Septième mensonge : Trotsky dit que "Le soulèvement de Cronstadt n'a pas attiré, mais repoussé les ouvriers de Petrograd. La démarcation s'opéra selon la ligne des classes." Il omet volontairement de dire que c'est par solidarité avec les ouvriers de Petrograd, où les marins avaient envoyé une délégation faire le tour des usines, que les marins se sont révoltés. Il omet aussi de dire que son Parti a écrasé les grèves de Petrograd, que les éléments de l'Armée Rouge qui y étaient sur place ont été éloignés car trop proches des ouvriers et remplacés par des cadets (ou koursantys), que Petrograd fut placée sous la loi martiale, que tout rassemblement y était interdit sous peine de fusillade et qu'un couvre-feu y fut instauré à 21 heures. Les ouvriers trop révolutionnaires furent licenciés, privés de leurs rations, voire enfermés dans les caves de la Tchéka. Dans ces conditions, les ouvriers de Petrograd étaient dans l'incapacité d'agir, ceux-ci n'ayant pas d'armes à leur disposition contrairement aux marins de Kronstadt. La démarcation s'effectua donc selon la ligne des forces.

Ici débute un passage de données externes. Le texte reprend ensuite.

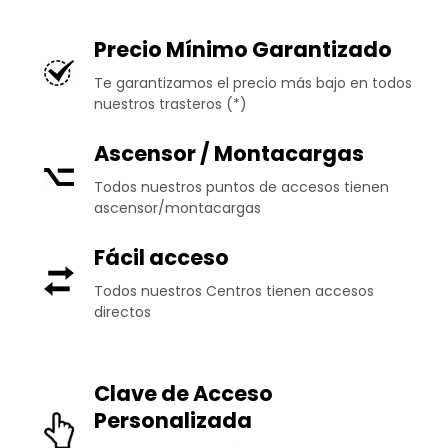
Precio Mínimo Garantizado
Te garantizamos el precio más bajo en todos
nuestros trasteros (*)
Ascensor / Montacargas
Todos nuestros puntos de accesos tienen
ascensor/montacargas
Fácil acceso
Todos nuestros Centros tienen accesos
directos
Clave de Acceso
Personalizada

Huitième mensonge : Dire que "les insurgés n'avaient pas consciemment de programme, et, par la nature même de la petite bourgeoisie, ne pouvaient pas en avoir." Les rebelles avaient un programme en 15 points, dont un seul était en direction de la paysannerie et un seul en leur faveur (quoiqu'il concernait l'ensemble de l'armée). Ils ne réclamaient nullement la liberté du commerce ou des mesures allant plus loin que celles de la NEP qui fut un cadeau pour la bourgeoisie, une alliance du capitalisme d'Etat avec le capitalisme privé. Au contraire, ce qu'ils réclamaient n'avaient rien à voir avec la NEP. Leurs revendications étaient plus politiques (égalisation des rations sauf pour les travaux nuisant à la santé, rétablissement des soviets, etc.) qu'économiques. Trotsky le dit lui-même : "Eux-mêmes ne comprenaient pas clairement que leurs pères et leurs frères avaient, avant tout, besoin de la liberté du commerce." Et comme l'a dit Lénine, au Xe Congrès, ils ne voulaient pas des Gardes Blancs (toutefois, contrairement à ce qu'a dit Lénine, ils voulaient bien les bolchéviks mais sans leur dictature de parti unique menée par quelques hauts dirigeants).

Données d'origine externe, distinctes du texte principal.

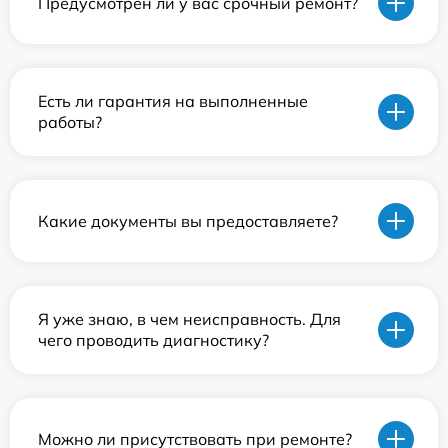
Предусмотрен ли у вас срочный ремонт?
Есть ли гарантия на выполненные
работы?
Какие документы вы предоставляете?
Я уже знаю, в чем неисправность. Для
чего проводить диагностику?
Можно ли присутствовать при ремонте?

Neuvième mensonge : Dire "Tous les préparatifs nécessaires pour cela [pour le ravitaillement] étaient déjà en cours." Il faut préciser que la Grande-Bretagne, qui négociait un accord commercial avec les bolchéviks, a refusée toute aide, tout comme les Etats-Unis. La France se montra très réticente elle aussi. La Finlande de même qui ne voulait pas briser sa neutralité et qui acceptait juste le transit de médicaments mais pas de nourriture. Les émigrés russes ont galéré comme des malades pour obtenir une aide de la Croix-Rouge. Aucun préparatif n'avait été fait et ils ont été surpris par les évènements. On notera d'ailleurs que si la rébellion avait été planifiée, elle se serait déclenchée après la fonte des glaces lorsque la forteresse était inaccessible de manière terrestre et avec des ravitaillements assurés (un plan avait d'ailleurs été élaboré par les émigrés russes).